意外とすんなり主張を受入れてくれたみたいで、そのまま歩き出した。
ふぅなんとかごまかせた。
寝る前にひかりちゃんの情報整理しておこうかな。
先を歩くゆずはちゃんの背中を見ながら真剣にそう思うのだった。
女子寮なんだからあたり前の話だが、浴場の入口はひとつしかない。赤い暖簾が普通の銭湯の2倍ほどの大きさで掲げられているのも女子寮だから何の不思議もない。

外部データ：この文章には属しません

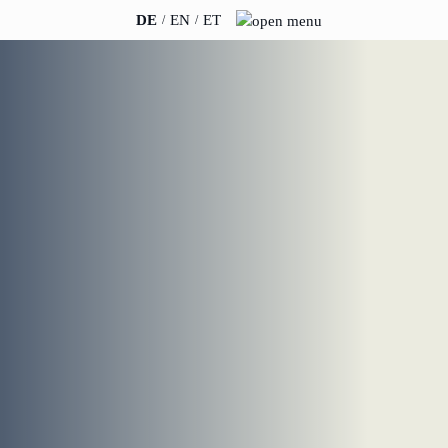
DE
EN
ET
INSIGHTS
ÜBER UNS
News
Team
WERO
Karriere
Buch & Podcast
Nachhaltigkeit
Veranstaltungen
Anfahrt & Parken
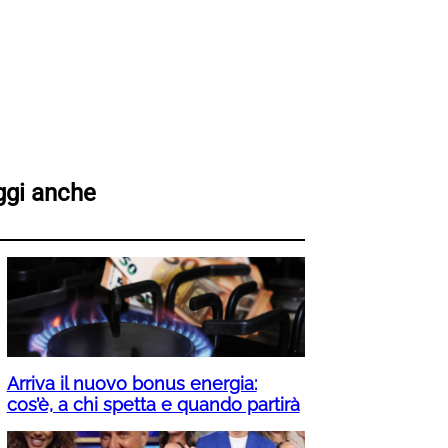
ggi anche
Arriva il nuovo bonus energia:
cos’è, a chi spetta e quando partirà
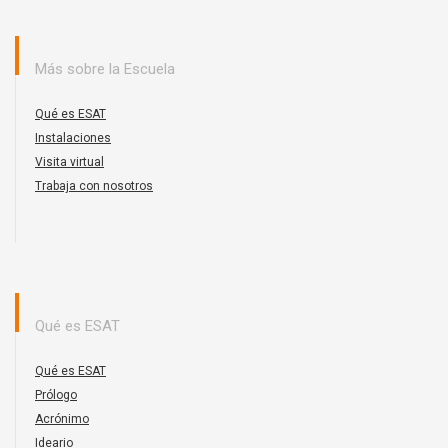
Más sobre la Escuela
Qué es ESAT
Instalaciones
Visita virtual
Trabaja con nosotros
Qué es ESAT
Qué es ESAT
Prólogo
Acrónimo
Ideario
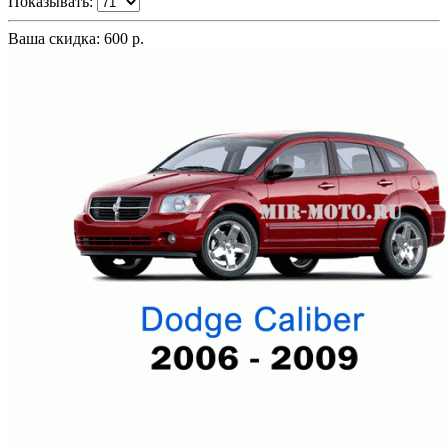
Показывать:
Ваша скидка: 600 р.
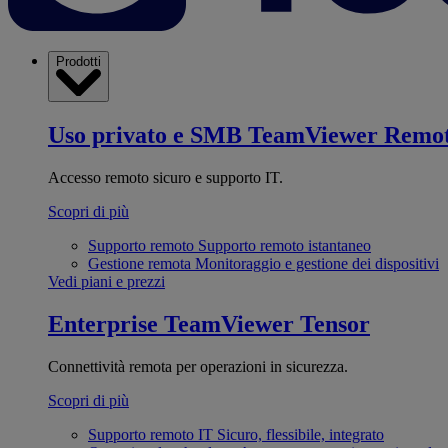
Prodotti
Uso privato e SMB
TeamViewer Remo
Accesso remoto sicuro e supporto IT.
Scopri di più
Supporto remoto
Supporto remoto istantaneo
Gestione remota
Monitoraggio e gestione dei dispositivi
Vedi piani e prezzi
Enterprise
TeamViewer Tensor
Connettività remota per operazioni in sicurezza.
Scopri di più
Supporto remoto IT
Sicuro, flessibile, integrato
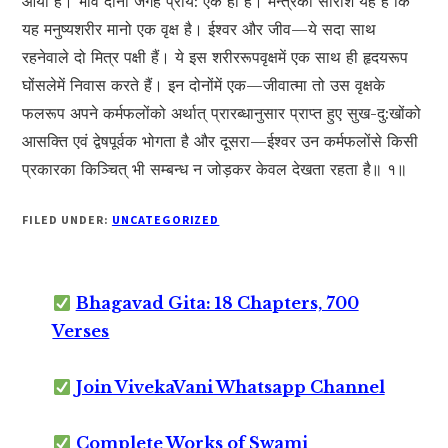
आया है। भाव दोनों जगह प्राय: एक ही है। मन्त्रका सारांश यह है कि
यह मनुष्यशरीर मानो एक वृक्ष है। ईश्वर और जीव—ये सदा साथ
रहनेवाले दो मित्र पक्षी हैं। ये इस शरीररूपवृक्षमें एक साथ ही हृदयरूप
घोंसलेमें निवास करते हैं। इन दोनोंमें एक—जीवात्मा तो उस वृक्षके
फलरूप अपने कर्मफलोंको अर्थात् प्रारब्धानुसार प्राप्त हुए सुख-दु:खोंको
आसक्ति एवं द्वेषपूर्वक भोगता है और दूसरा—ईश्वर उन कर्मफलोंसे किसी
प्रकारका किञ्चित् भी सम्बन्ध न जोड़कर केवल देखता रहता है॥ १॥
FILED UNDER:
UNCATEGORIZED
Bhagavad Gita: 18 Chapters, 700
Verses
Join VivekaVani Whatsapp Channel
Complete Works of Swami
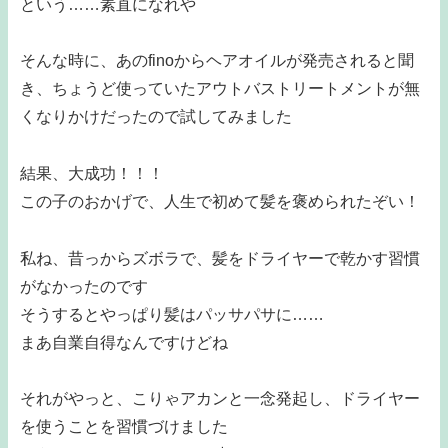
という……素直になれや
そんな時に、あのfinoからヘアオイルが発売されると聞
き、ちょうど使っていたアウトバストリートメントが無
くなりかけだったので試してみました
結果、大成功！！！
この子のおかげで、人生で初めて髪を褒められたぞい！
私ね、昔っからズボラで、髪をドライヤーで乾かす習慣
がなかったのです
そうするとやっぱり髪はパッサパサに……
まあ自業自得なんですけどね
それがやっと、こりゃアカンと一念発起し、ドライヤー
を使うことを習慣づけました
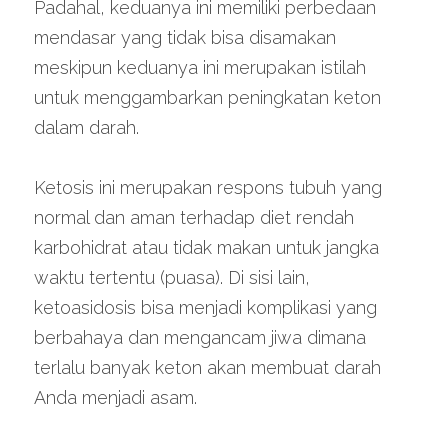
Padahal, keduanya ini memiliki perbedaan 
mendasar yang tidak bisa disamakan 
meskipun keduanya ini merupakan istilah 
untuk menggambarkan peningkatan keton 
dalam darah.
Ketosis ini merupakan respons tubuh yang 
normal dan aman terhadap diet rendah 
karbohidrat atau tidak makan untuk jangka 
waktu tertentu (puasa). Di sisi lain, 
ketoasidosis bisa menjadi komplikasi yang 
berbahaya dan mengancam jiwa dimana 
terlalu banyak keton akan membuat darah 
Anda menjadi asam.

目の前まで来て俺は猛烈に悪いことをしようとしている気持ちになって、罪悪感に押しつぶされそうになっていた。
普通に考えれば学生寮のお風呂なんて共同に決まっているよな。
ここまでは1人だけだったり、身体の変化に戸惑っていたおかげであまり意識していなかったから問題なかったが、女子風呂に入るなんて人として、男としてどうなんだろうと、今更ながら良心が温泉の如く湧きだしてきたのだ。
俺ひとりでひかりちゃんの身体を洗うなら汚いのは困るとか大義名分がまだあったが、ほかの女の子の入浴シーンや脱衣の瞬間は共同ならどうしても目に入ってきてしまう。
それはどう考えても悪だ。
己の意思で女子風呂を除く犯罪者と何も変わらないんじゃなかろうかと。
男として生きてきた部分がどこまで行ってもこの先の空間に進むことを拒絶させる。
男が女子風呂に入るだなんて長年培ってきた倫理観が許そうとしない。
あぁこれは大ピンチってやつだな
入ったこともない場所を目を瞑ったまま歩くなんて不可能だ。
仮に実行すれば、とっても危ないやつに見える。
それにそんなことをすれば絶対全裸の女の子にぶつかって押し倒すことになる。
ラッキースケベの前科持ちになってしまってるし、雅ちゃんごめんなさい。
そもそもアニメの世界だ、そういうお約束が組み込まれていても不思議はない。
いまの俺はどう言い繕ったって雛星ひかりという主人公なんだから。
主人公にはトラブルとエロスが飛び込んで来るのが世の中のルールだ。
「ひかりちゃん。なんか大きいね」
倫理観と協議をしていると横からゆずはちゃんの声が聞こえてきた。
ゆずはちゃんよ主語をつけて、主語を。
「うん、大きい入り口だね」
動揺を悟られないように、小さく深呼吸しながらどう乗り切るかを考える。
「じゃあ入ろうか」
「ちょっと待って」
暖簾と入口の大きさに興味を示したのは一瞬だったようで、すぐに中に入ろうとするゆずはちゃんを慌てて止める。
ゆずはちゃんに不審がられず、ほかの人の着替えや入浴している姿を一切見ないで、風呂に入って疲れを癒す?
そんなの無理ゲーすぎる。
天才ならそんな奇跡を可能にする作戦のひとつでも生み出せるのかもしれないが俺には無理だ。
となれば入らないという選択肢が出てくるが、ここまではきて入らないなんて言い出せばやっぱりおかしいとなるのは確実。
完全に思考は袋小路になっている。
それなら完璧な選択肢がないのなら何を妥協すべきか熟考して、
「覚悟は決まったし、行こうかゆずはちゃん。楽しいお風呂タイムだよ」
「待ってよひかりちゃーーん」
悪でも構わない。今日のぶんの疲れはその日の内に落として起きたい。
男の尊厳と前世での倫理を投げ飛ばしたのだった。
やっぱり風呂には入りたいし、ゆずはちゃんに変なやつと思われるのも困るし、入らなければコーヒー牛乳も飲めないし。